Elegant hierarchical multi-agent division of labor: each debate component (Advantage/DA/CP/Kritik/Topicality) is handled by a dedicated workflow, with iterative generate-retrieve-review cycles ensuring quality.
Heavy evidentiary grounding: built on 3M+ real debate evidence cards, every claim is traceable to a specific quotation — a compelling instantiation of trustworthy AI argumentation.
Human-AI collaboration design has practical value: the system functions not only as a fully autonomous tool but also as a training aid for debaters.
Frank discussion of AI persuasion risks is commendable: the paper enumerates potential misuses including micro-targeted manipulation, information warfare, and social engineering attacks.

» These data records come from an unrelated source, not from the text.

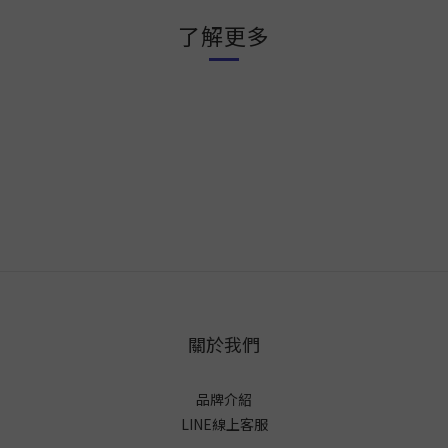
了解更多
關於我們
品牌介紹
LINE線上客服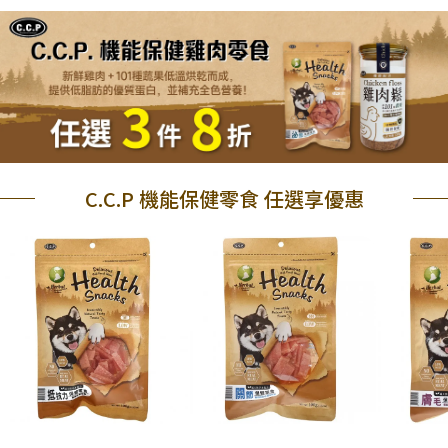
C.C.P 機能保健零食 任選享優惠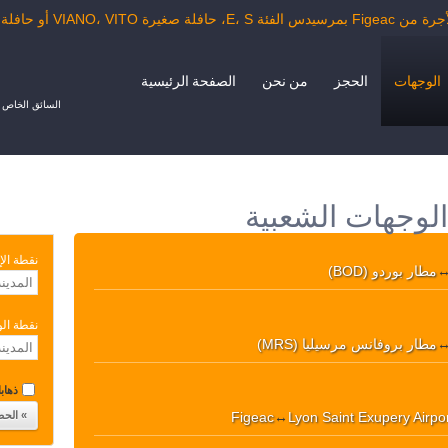
VIANO، V أو حافلة الدرجة السياحية.
الوجهات
الحجز
من نحن
الصفحة الرئيسية
السائق الخاص ب
نقطة الإ
مطار بوردو (BOD)
نقطة ال
مطار بروفانس مرسيليا (MRS)
ذهابا 
Figeac
↔
Lyon Saint Exupery Airpo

Limitations & Future Work¶

Weak BM25 retrieval: the paper acknowledges that dense (embedding-based) retrieval would significantly improve quality, but was not implemented due to portability and cost constraints. Reliance on sparse lexical matching may miss semantically relevant evidence phrased differently.
Small evaluation scale and reliance on AI judges: only 5 experts × 3 repetitions (human evaluation) and 20 simulated rounds (AI judges). The study lacks sufficient statistical power, and AI judges may exhibit stylistic or in-family biases.
Evidence database is capped at 2022: the system is prompted to simulate a 2022 temporal context; the ability to automatically "cut cards" (create new evidence from open-access literature) would substantially enhance the system.
English-only, American Policy Debate only: performance in other formats (British Parliamentary, Lincoln-Douglas) or other languages has not been tested.
Adversarial robustness unverified: no stress testing against adversarial opponents (e.g., unconventional strategies, prompt injection) or corrupted evidence.
Computational cost and API dependency: a full debate round requires extensive API calls (gpt-4.1-mini + TTS + EchoMimic), making reproducibility vulnerable to API changes.
Winning a round ≠ being correct: the system optimizes for judge decisions rather than truth-seeking or uncertainty calibration.

Compared to IBM Project Debater, DeepDebater represents a qualitative leap in task complexity — from simplified-format short speeches to a complete eight-speech policy debate. Relative to general applications of multi-agent frameworks such as AutoGen, this work demonstrates the capacity of hierarchical agent workflows on extremely complex creative tasks.

The paper's title and capitalization constitute a deliberate homage and response to IBM Project Debater's final paper, "An autonomous debating system" — escalating from "an autonomous" to "a superpersuasive autonomous."

The hierarchical workflow architecture is generalizable to other scenarios requiring multi-stage, multi-role, evidence-intensive content generation (e.g., legal document drafting, academic writing, think-tank reports). The discussion of "dual-use" risks of AI persuasion carries significant implications for AI safety research — particularly the approach of decomposing persuasive capability into independently evaluable components (evidence retrieval, argument construction, strategic planning).

Rating¶

Novelty: ⭐⭐⭐⭐ First complete policy debate system with a novel hierarchical agent architecture, though core techniques (RAG + multi-agent) are not original contributions.
Experimental Thoroughness: ⭐⭐⭐ Expert evaluation and simulated rounds are included, but the scale is limited (5 evaluators × 3 trials; 20 rounds), with insufficient statistical power.
Writing Quality: ⭐⭐⭐⭐ Domain background is thoroughly introduced, system architecture is clearly described, and the discussion of dual-use risks is comprehensive and responsible.
Value: ⭐⭐⭐⭐ Demonstrates the potential of LLM + multi-agent systems on extremely complex argumentation tasks; offers meaningful insights for AI safety and persuasion research.